In the sound department it’s a similar kind of jumble. Snatched sound effects overlap and collide with recordings, echoes, layered distortions. Half the world makes no sound but the rest of it is somehow jacked-up high to compensate. Doors. Drinks. Gunshots and killer bees. All too loud on hungover ears. The voices tremble, echo and pitch shifts perspective further out of whack. A hallucination in the aural zone, someone’s talking in the darkness but soon you figure out that it’s not the person you thought.
In performance terms with this project we have come to a compelling and strange place that we’d never exactly anticipated. With a nod to the unstable worlds and dark comedy of my work in fiction (Endland Stories, and the recent novel The Broken World) Void Story is a narrative of sorts, operating in performance as a dynamic kind of hybrid cinema/animation meets radio play, or as a graphic novel come to life.
Perhaps it’s the narrative part that’s the strangest for us. After all, we’ve spent a long time in our work as a performance group more or less dismantling narrative, especially of late it seems, through processes of shattering and splintering it – fragments of story, figures adrift from context, cast out and in collision. In works from 12 am: Awake & Looking Down to Bloody Mess and Spectacular, we’ve been perhaps not so much interested in ‘a story’ as in the plurality of possible stories that might emerge from any collection of material, fascinated by incompletion, and by the meeting of different things over time and in stage space (characters, images, music tracks, texts, textures), in the ways that stories appear to fly out like sparks from the meeting of disparate elements.

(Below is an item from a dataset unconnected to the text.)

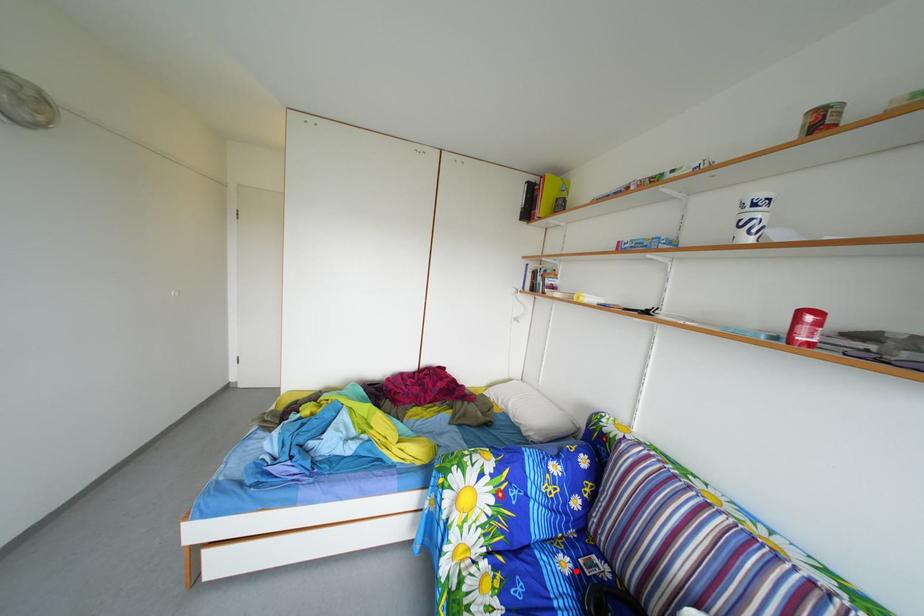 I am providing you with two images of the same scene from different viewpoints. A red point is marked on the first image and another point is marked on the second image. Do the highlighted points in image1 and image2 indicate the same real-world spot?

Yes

'These fragments have I shored against my ruins…’ we might have said if we were looking for mates from the big time, quoting Shakespeare via Eliot.
There are other methods of course and Void Story with its brutal urban picaresque of a story, told at high speed, without the sop of psychology might be one of them. On a stage split between projected images and live voices/sound, and with a vivid set of events that do not happen but which somehow do find a way to happen, Void Story also pursues our obsession with breaking and remaking the apparatus of performance – a kind of simultaneous denial and remaking of theatre, as if it were, might be something else. We hope you enjoy the work.